───── RECORDS FOR THE TASK

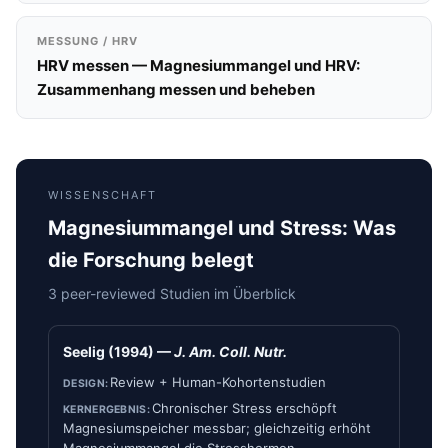
MESSUNG / HRV
HRV messen — Magnesiummangel und HRV:
Zusammenhang messen und beheben
WISSENSCHAFT
Magnesiummangel und Stress: Was
die Forschung belegt
3 peer-reviewed Studien im Überblick
Seelig (1994) —
J. Am. Coll. Nutr.
Review + Human-Kohortenstudien
Chronischer Stress erschöpft
Magnesiumspeicher messbar; gleichzeitig erhöht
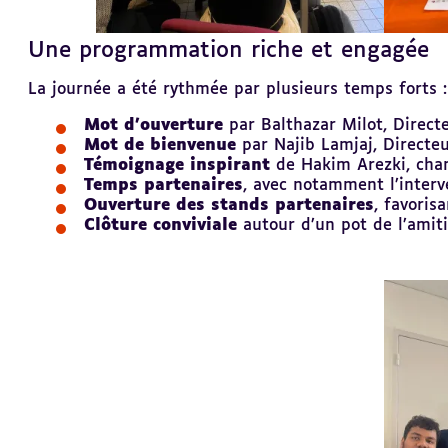
Une programmation riche et engagée
Revenir
au
sommaire
La journée a été rythmée par plusieurs temps forts :
Mot d’ouverture
par Balthazar Milot, Directe
Mot de bienvenue
par Najib Lamjaj, Directe
Témoignage inspirant
de Hakim Arezki, cha
Temps partenaires
, avec notamment l’interv
Ouverture des stands partenaires
, favoris
Clôture conviviale
autour d’un pot de l’amit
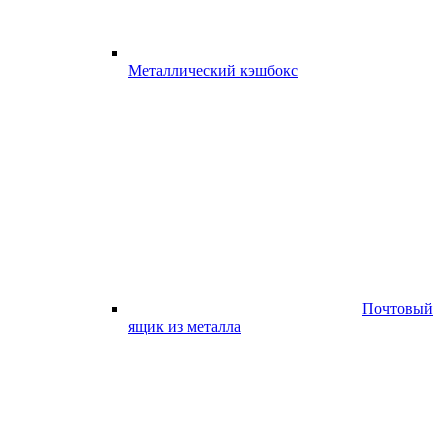
Металлический кэшбокс
Почтовый
ящик из металла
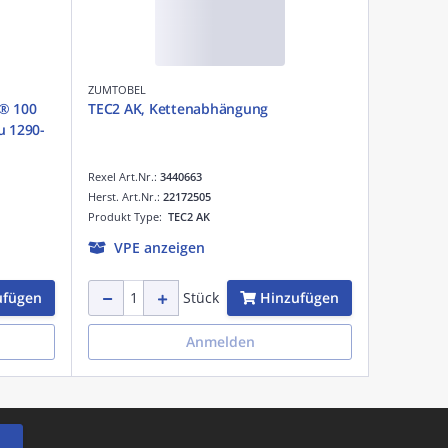
ZUMTOBEL
X® 100
TEC2 AK, Kettenabhängung
u 1290-
Rexel Art.Nr.:
3440663
Herst. Art.Nr.:
22172505
Produkt Type:
TEC2 AK
VPE anzeigen
ufügen
Hinzufügen
Stück
Anmelden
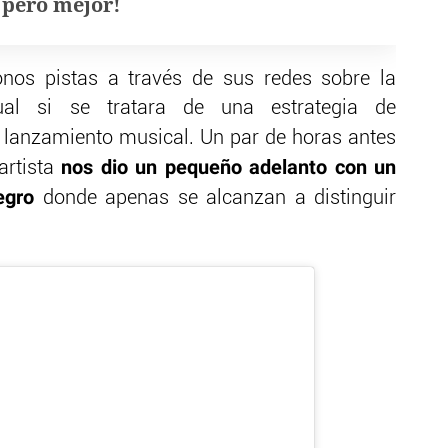
, pero mejor!
onos pistas a través de sus redes sobre la
ual si se tratara de una estrategia de
lanzamiento musical. Un par de horas antes
nos dio un pequeño adelanto con un
artista
egro
donde apenas se alcanzan a distinguir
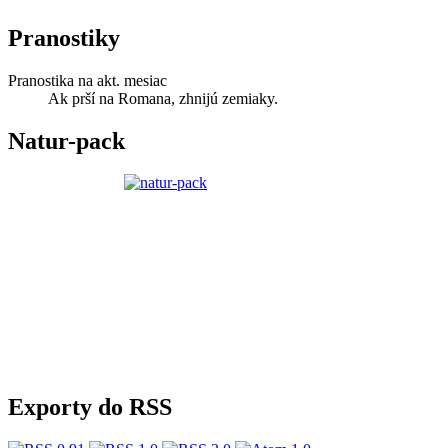
Pranostiky
Pranostika na akt. mesiac
Ak prší na Romana, zhnijú zemiaky.
Natur-pack
Exporty do RSS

──────────

**WORK INSTRUCTIONS:** Your answer must be the lines above from the one holding "TEC2 AK, Kettenabhängung" up to and including the one holding "lanzamiento musical. Un par de horas antes", exact and with no pictures.

**ANSWER TO THIS TASK:**
TEC2 AK, Kettenabhängung
u 1290-
Rexel Art.Nr.:
3440663
Herst. Art.Nr.:
22172505
Produkt Type:
TEC2 AK
VPE anzeigen
ufügen
Hinzufügen
Stück
Anmelden
, pero mejor!
onos pistas a través de sus redes sobre la
ual si se tratara de una estrategia de
lanzamiento musical. Un par de horas antes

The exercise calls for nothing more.